Dr. Rigsby: Let me stop you right there. I've heard you say this many times, but I've never caught the emphasis on the words for you. Have you heard of the click of the shotgun for you? In between the cracks I'm hearing sometimes we're doing somebody else's purpose or a purpose that wasn’t designed for us.
Dwight: Absolutely. We end up being puppets unwittingly. We don't realize that other people are pulling our strings and are dancing across the stage of life. That's why I asked the question—what is the click of a shotgun for your father for you? What is the click of the shotgun for your spouse for you? What is the click of the shotgun of …? And just fill in the blank.
I think it takes tremendous courage to go down deep enough and be able to answer the question, What do I most want to do? Or maybe even better, What am I most meant to do?
Dr. Rigsby: Yeah, that's a really good point. [03:02.3]
Dwight: What is it that brings a greater light to my eyes, brings a greater spring to my step, will launch me out of bed in the morning like nothing else?
Dr. Rigsby: My goodness.
Dwight: That is the man, the woman who has found what that is.
Dr. Rigsby: Dwight, you were telling me in an earlier conversation that, at our best guess, the 80/20 rule prevails here in the sense that only 20% are literally hearing the click of a shotgun for them. And so, let's just assume that's true with our viewers and listeners today and they're asking themselves, I have all these goals. I have all these dreams. I know what I was placed on this earth to do, but for some reason I'm not doing it. Can we explore that for a moment in this question that I want you to answer? Why is it that the majority don't hear the click of a shotgun?
Dwight: That's a great question and I think that there's a number of answers to that, so I'm not saying this is the only answer. But I have seen this again and again, and that is when we begin to address the question of “What am I most hardwired to do? What is it that I desire the most?” the issue of practicality comes into quickly. [04:08.7]
Now, what I mean by that is it almost assassinates our ability to go down deep enough within to say, Yes, I have to admit it. I really want to teach math in high school. God, it feels good to know that.
So, in my book, I've got a couple of questions people could ask themselves to see where they are in this. Number one is what would you most like to do if money was not an issue? Now, money is an issue, but let's for the time being stiff arm it and say, Let's pretend like you have all the money available. What would you like to do? What would you most like to do with family responsibilities were not an issue? They are, but for the time being, let it go.

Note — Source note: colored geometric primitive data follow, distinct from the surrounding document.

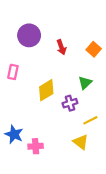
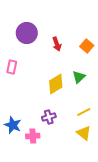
yellow diamond: (46, 90) -> (56, 84), moved
purple cross: (70, 103) -> (49, 117), moved
yellow triangle: (81, 142) -> (84, 133), moved

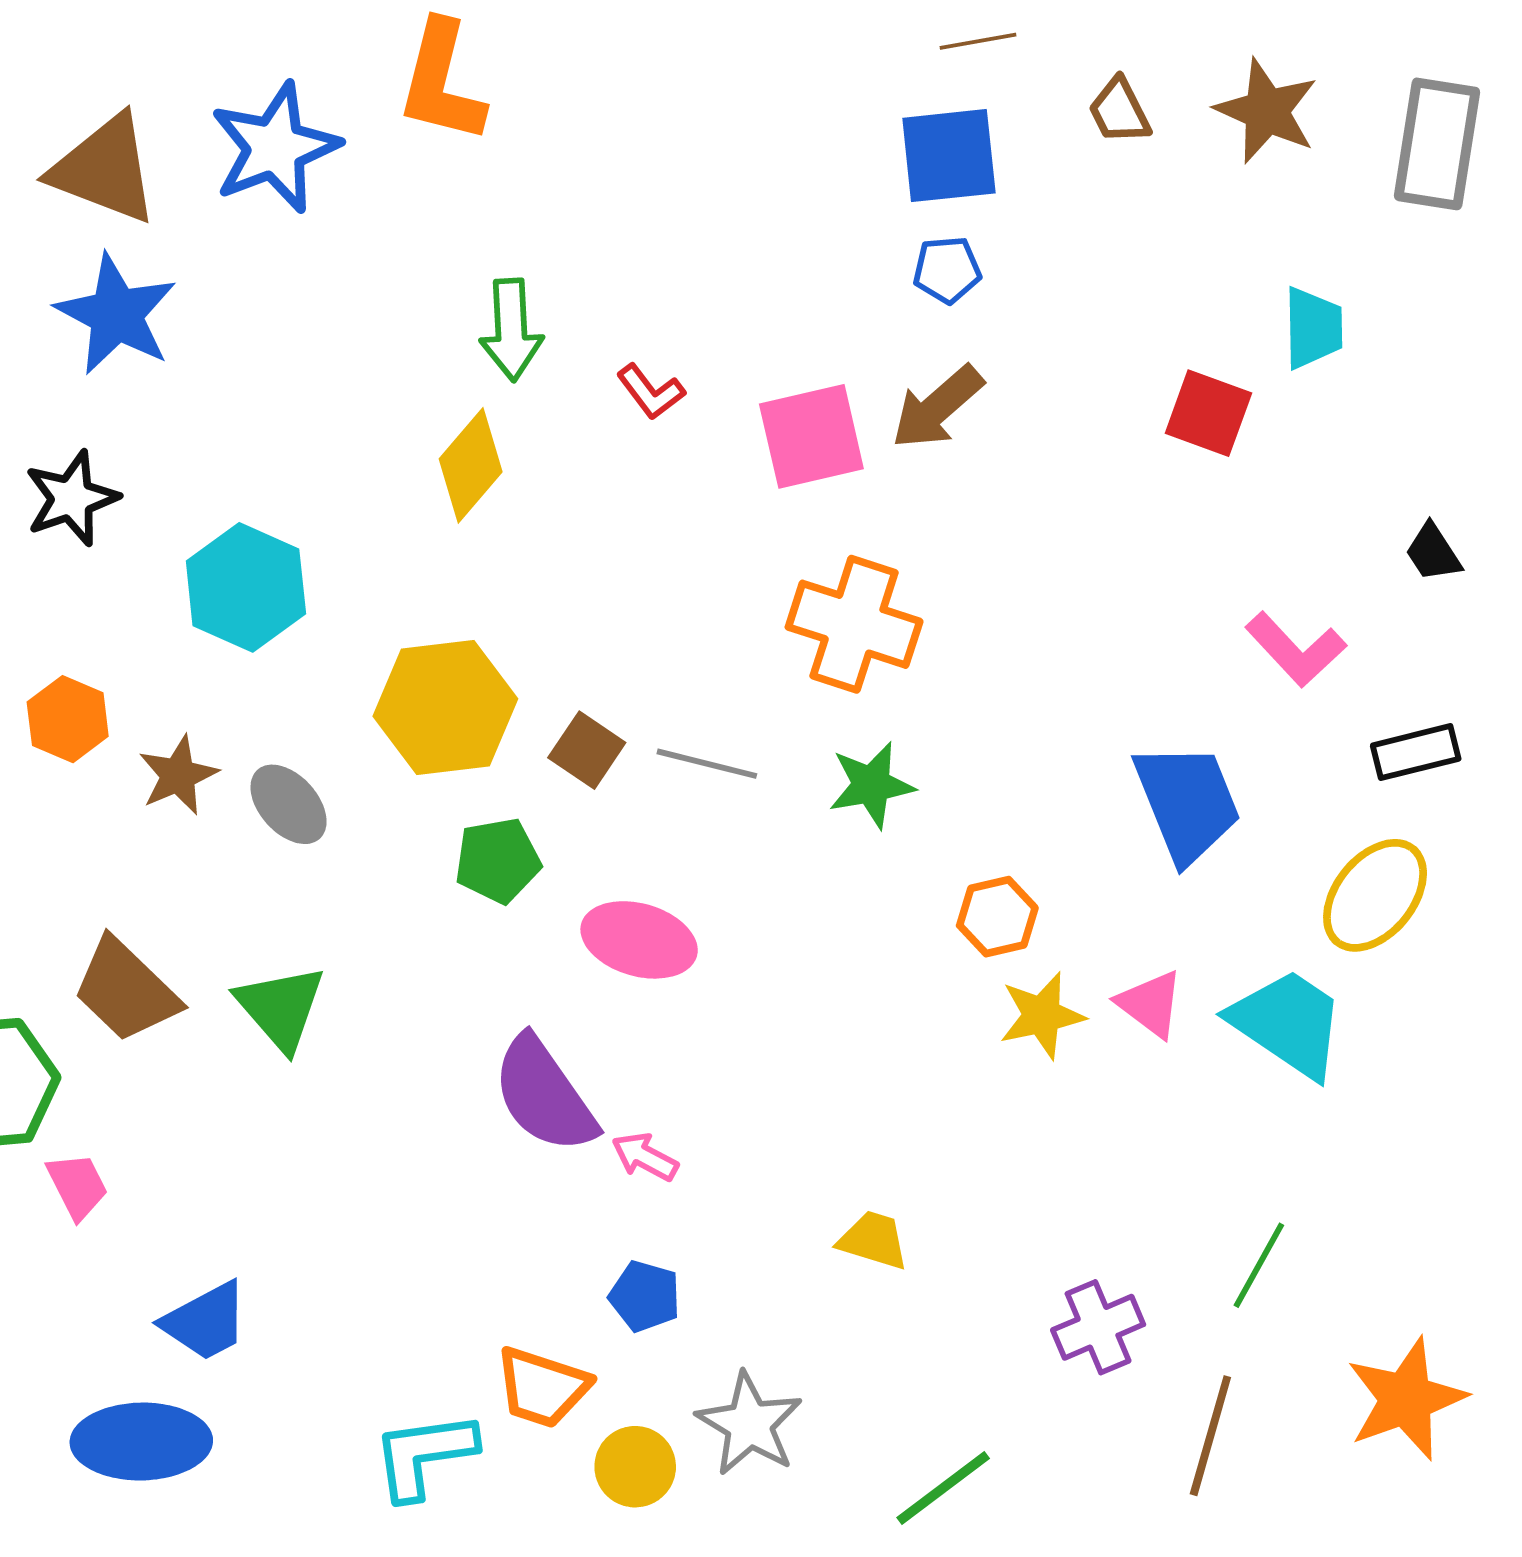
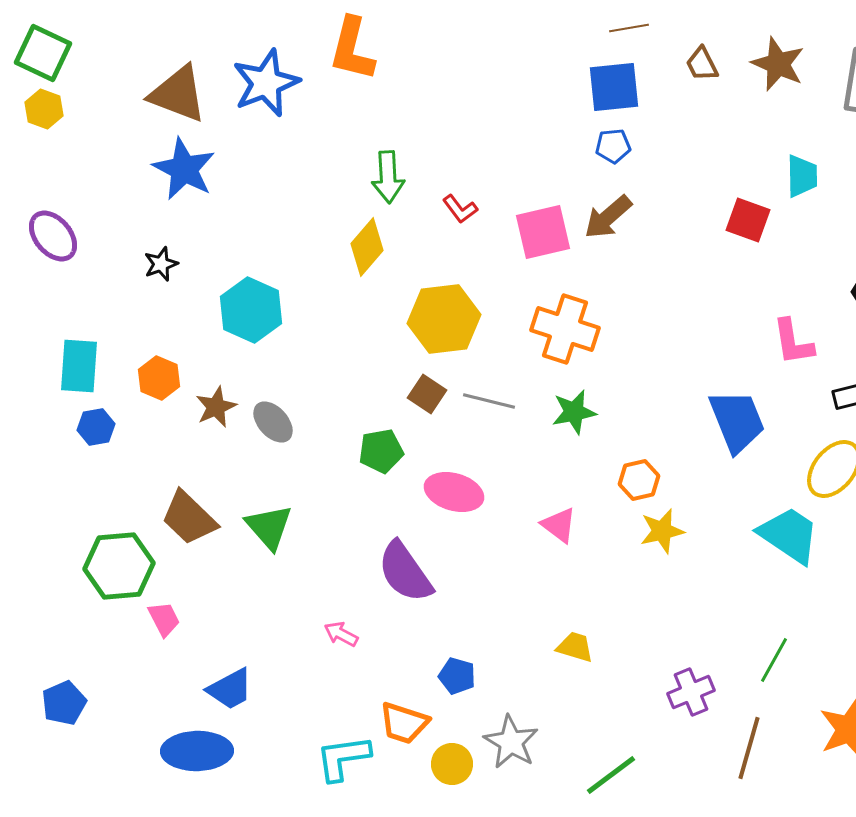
black star: (72, 498) -> (161, 264), size x0.7
pink L-shape: (1296, 649) -> (793, 342), turned 34
yellow hexagon: (445, 708) -> (444, 319), moved
pink triangle: (1150, 1004) -> (559, 525), moved
pink arrow: (645, 1157) -> (341, 634), moved

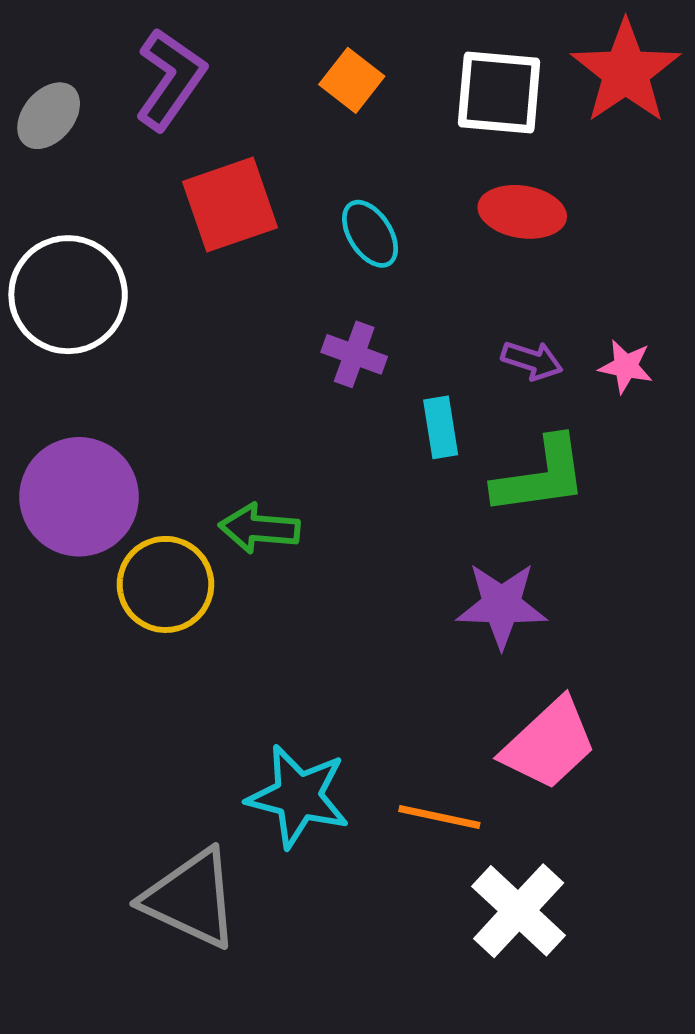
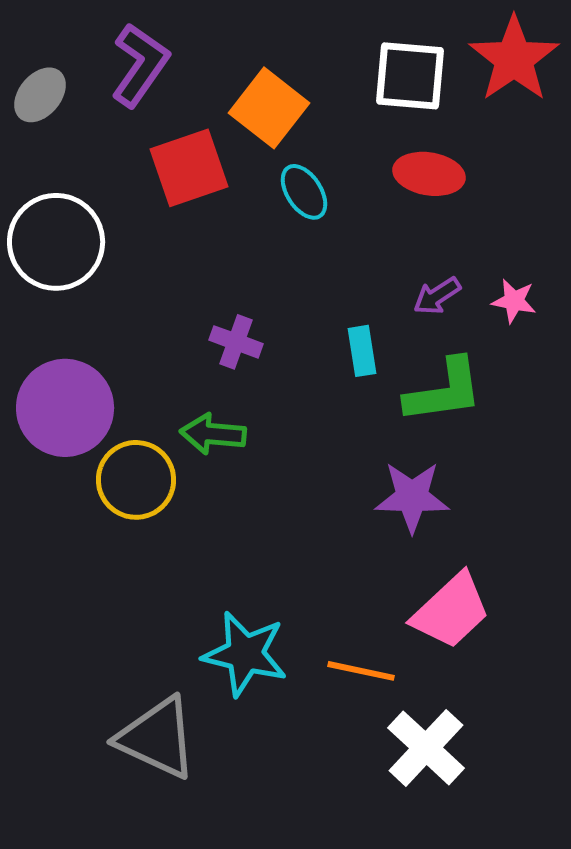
orange square: (352, 80) -> (269, 108), moved, size x1.5
purple cross: (354, 354) -> (236, 342), moved
purple arrow: (532, 360) -> (437, 296), turned 129

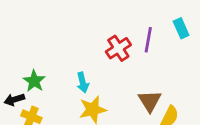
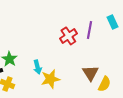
cyan arrow: (83, 82) -> (37, 67), moved

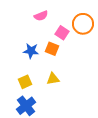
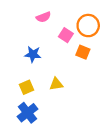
orange square: (52, 49) -> (83, 52), moved

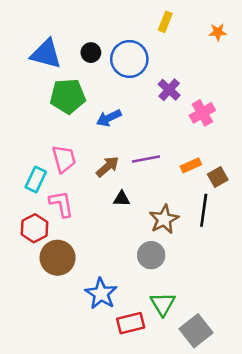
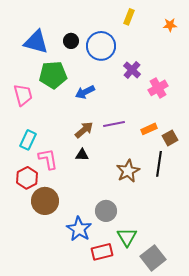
pink trapezoid: (64, 159) -> (23, 95), moved
black triangle: (122, 199) -> (82, 155), moved
gray circle: (151, 255) -> (106, 211), moved

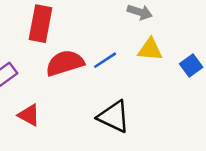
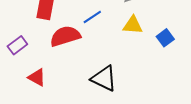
blue line: (105, 60) -> (92, 17), moved

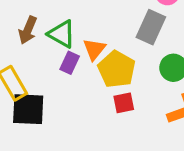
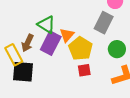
brown arrow: (28, 30) -> (27, 43), moved
purple rectangle: (70, 63) -> (51, 43), size x1.6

What would you most like to do if geographical location was not the issue? Again, yeah, it matters, but let it go.
And I'm just going to quickly fly through some of the others.
What work, though still tiring, leaves you more energized today? [05:01.3]
What quietly nags at you from within during times of reflection on your life?
If you had to get a graduate degree, what would you most enjoy studying?
What would the people who know you best say you most enjoy doing that you're best at?
But this is the last one. What are you most afraid to admit that you would most enjoy accomplishing?
Dr. Rigsby: Oh my goodness. Say that last one one more time.
Dwight: What are you most afraid to admit to yourself that you would most enjoy accomplishing?
Dr. Rigsby: You know what I hear you saying, Dwight? Practicality robs us of giving ourselves permission to live an extraordinary life.
Dwight: Exactly. Exactly. And again, this is not to dismiss practicality, but it is simply to say that I think oftentimes we settle for second string dreams that haven't yet gotten to the first string roll.
Dr. Rigsby: Oh, come on brother.
Dwight: Yeah, exactly. So, people, they're getting close. But, again, practicality comes in and it robs us, really, of the ability to go down deepest within our souls. Harvey MacKay put it well. He said, “Find something you love to do, and you'll never work a day in your life.” [06:14.1]
Dr. Rigsby: Yeah, that's true.
Dwight: I think you find that with people. I love, I love to come across people who have heard the click of the shotgun.
Dr. Rigsby: Yes.
Dwight: I love the vibrancy I pick up from them, the light in their eyes, the excitement that they're attacking life, but that's the birthright of all human beings, that one.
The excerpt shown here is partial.